**TASK BRIEF:**
Look through the listing below and report every line that contains "peut".

**RECORDS FOR THE EXERCISE:**
- - - - -
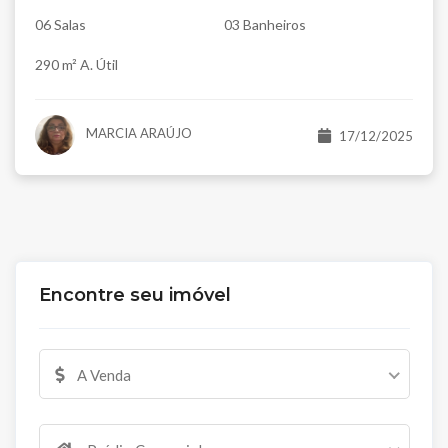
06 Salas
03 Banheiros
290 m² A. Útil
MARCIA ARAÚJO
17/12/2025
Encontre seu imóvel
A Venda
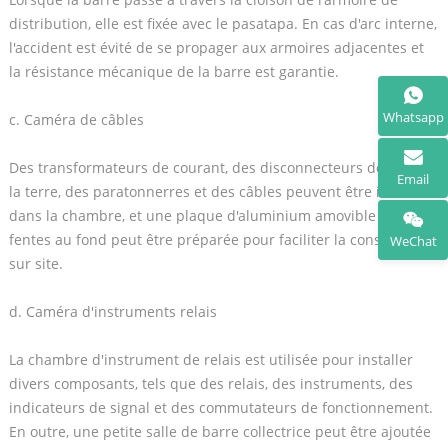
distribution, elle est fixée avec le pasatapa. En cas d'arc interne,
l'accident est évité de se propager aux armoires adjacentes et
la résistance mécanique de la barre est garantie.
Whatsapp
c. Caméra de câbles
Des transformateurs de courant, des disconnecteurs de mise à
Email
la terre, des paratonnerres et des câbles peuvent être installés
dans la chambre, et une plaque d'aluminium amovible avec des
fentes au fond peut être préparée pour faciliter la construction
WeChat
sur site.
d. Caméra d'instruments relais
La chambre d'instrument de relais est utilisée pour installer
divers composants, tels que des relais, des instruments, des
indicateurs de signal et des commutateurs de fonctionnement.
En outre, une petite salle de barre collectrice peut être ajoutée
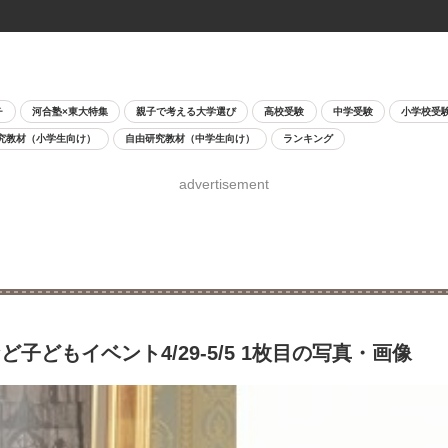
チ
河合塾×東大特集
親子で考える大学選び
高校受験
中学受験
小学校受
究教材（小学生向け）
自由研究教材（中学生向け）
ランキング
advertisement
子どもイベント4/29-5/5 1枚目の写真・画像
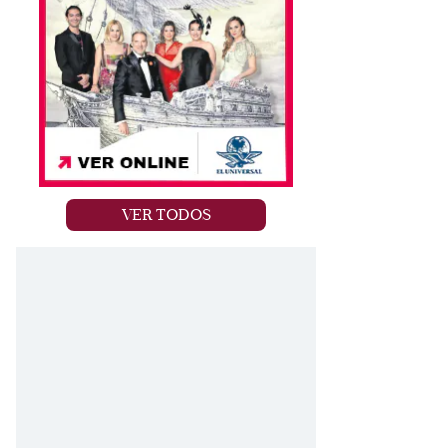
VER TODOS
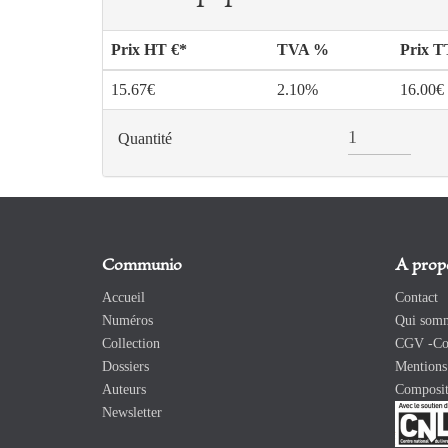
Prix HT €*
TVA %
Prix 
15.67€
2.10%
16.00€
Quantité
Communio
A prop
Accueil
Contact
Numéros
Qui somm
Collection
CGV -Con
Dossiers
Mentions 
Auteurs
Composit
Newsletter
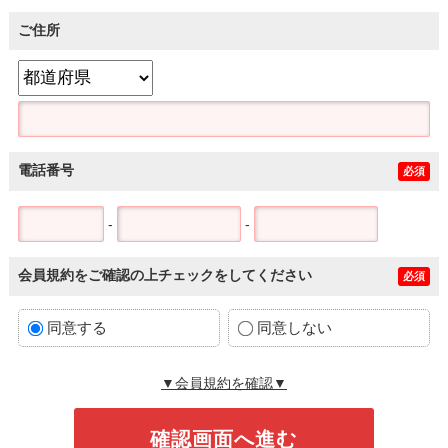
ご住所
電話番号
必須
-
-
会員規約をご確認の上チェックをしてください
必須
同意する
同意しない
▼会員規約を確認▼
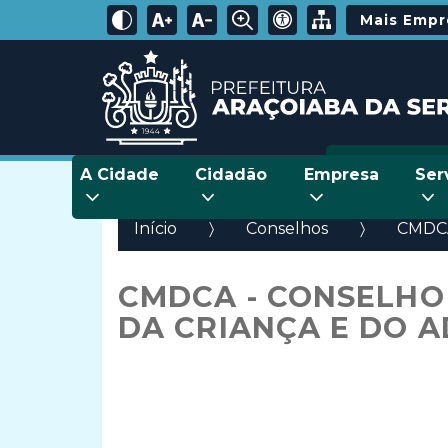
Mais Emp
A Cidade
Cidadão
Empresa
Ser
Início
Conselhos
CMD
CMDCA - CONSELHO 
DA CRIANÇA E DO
- - - - -
**RESPONSE BOX:**
fentes au fond peut être préparée pour faciliter la construction
En outre, une petite salle de barre collectrice peut être ajoutée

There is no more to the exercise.